Constrained Least-Squares Density-Difference Estimation

Tuan Duong NGUYEN
Marthinus Christoffel DU PLESSIS

IEICE TRANSACTIONS on Information and Systems   Vol.E97-D    No.7    pp.1822-1829
Publication Date: 2014/07/01
Online ISSN: 1745-1361
DOI: 10.1587/transinf.E97.D.1822
Type of Manuscript: PAPER
Category: Artificial Intelligence, Data Mining
density difference,  asymptotic variance,  L2-distance,  bias,  class-balance change,  two-sample homogeneity test,  

Full Text: PDF>>
Buy this Article

We address the problem of estimating the difference between two probability densities. A naive approach is a two-step procedure that first estimates two densities separately and then computes their difference.
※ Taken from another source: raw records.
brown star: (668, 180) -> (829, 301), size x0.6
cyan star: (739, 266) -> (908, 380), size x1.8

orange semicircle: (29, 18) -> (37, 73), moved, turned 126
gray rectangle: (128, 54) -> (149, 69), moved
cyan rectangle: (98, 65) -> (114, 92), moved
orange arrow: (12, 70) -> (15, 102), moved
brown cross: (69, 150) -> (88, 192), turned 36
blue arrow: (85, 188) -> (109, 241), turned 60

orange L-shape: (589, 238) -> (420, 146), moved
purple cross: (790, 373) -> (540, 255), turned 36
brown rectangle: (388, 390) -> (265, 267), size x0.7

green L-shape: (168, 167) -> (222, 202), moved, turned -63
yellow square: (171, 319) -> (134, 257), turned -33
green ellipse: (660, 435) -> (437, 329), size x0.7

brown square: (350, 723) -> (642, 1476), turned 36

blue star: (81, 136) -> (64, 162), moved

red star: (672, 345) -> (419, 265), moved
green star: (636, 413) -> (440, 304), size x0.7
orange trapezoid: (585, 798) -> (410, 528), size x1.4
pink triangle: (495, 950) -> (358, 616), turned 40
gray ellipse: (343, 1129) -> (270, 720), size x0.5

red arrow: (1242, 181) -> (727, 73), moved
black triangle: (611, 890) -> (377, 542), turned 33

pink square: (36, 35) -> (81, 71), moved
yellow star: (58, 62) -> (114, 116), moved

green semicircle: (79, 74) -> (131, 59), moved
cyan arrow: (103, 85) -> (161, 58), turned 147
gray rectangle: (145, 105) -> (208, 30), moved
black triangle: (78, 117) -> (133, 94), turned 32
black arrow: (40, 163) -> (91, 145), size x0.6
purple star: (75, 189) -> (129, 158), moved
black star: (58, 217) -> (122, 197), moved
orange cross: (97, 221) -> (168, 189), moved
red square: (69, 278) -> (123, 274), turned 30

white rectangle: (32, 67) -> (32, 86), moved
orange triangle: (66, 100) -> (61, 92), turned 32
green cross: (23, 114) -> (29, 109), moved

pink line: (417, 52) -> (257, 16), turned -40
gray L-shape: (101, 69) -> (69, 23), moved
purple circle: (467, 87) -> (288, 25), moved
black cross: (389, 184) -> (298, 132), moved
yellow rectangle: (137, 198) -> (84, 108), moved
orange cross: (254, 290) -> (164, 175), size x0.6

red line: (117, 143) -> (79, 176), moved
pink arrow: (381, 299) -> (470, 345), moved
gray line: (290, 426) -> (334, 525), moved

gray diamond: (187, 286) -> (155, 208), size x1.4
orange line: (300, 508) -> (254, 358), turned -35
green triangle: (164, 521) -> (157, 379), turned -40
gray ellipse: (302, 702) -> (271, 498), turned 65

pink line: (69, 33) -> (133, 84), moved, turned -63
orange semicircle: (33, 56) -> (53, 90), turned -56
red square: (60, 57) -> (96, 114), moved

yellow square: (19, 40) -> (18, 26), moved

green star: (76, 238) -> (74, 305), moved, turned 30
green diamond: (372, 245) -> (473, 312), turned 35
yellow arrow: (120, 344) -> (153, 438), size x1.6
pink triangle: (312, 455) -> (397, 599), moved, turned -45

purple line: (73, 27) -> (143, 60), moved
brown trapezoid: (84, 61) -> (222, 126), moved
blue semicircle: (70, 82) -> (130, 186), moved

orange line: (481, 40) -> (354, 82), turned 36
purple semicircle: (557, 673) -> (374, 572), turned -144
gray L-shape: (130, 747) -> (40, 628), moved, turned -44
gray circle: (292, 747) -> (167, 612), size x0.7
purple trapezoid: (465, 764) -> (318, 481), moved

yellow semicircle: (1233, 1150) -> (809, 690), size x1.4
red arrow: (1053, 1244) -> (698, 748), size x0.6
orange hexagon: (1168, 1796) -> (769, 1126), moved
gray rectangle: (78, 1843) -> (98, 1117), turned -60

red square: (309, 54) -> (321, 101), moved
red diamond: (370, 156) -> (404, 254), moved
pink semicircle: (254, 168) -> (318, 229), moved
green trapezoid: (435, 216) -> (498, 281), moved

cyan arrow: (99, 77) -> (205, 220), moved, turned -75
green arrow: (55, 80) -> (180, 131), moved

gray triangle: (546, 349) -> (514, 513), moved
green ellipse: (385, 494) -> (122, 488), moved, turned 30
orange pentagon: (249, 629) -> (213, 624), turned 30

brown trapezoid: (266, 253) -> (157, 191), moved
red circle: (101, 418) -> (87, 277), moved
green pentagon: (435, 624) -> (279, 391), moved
However, such a two-step procedure does not necessarily work well because the first step is performed without regard to the second step and thus a small error in the first stage can cause a big error in the second stage. Recently, a single-shot method called the least-squares density-difference (LSDD) estimator has been proposed. LSDD directly estimates the density difference without separately estimating two densities, and it was demonstrated to outperform the two-step approach. In this paper, we propose a variation of LSDD called the constrained least-squares density-difference (CLSDD) estimator, and theoretically prove that CLSDD improves the accuracy of density difference estimation for correctly specified parametric models. The usefulness of the proposed method is also demonstrated experimentally.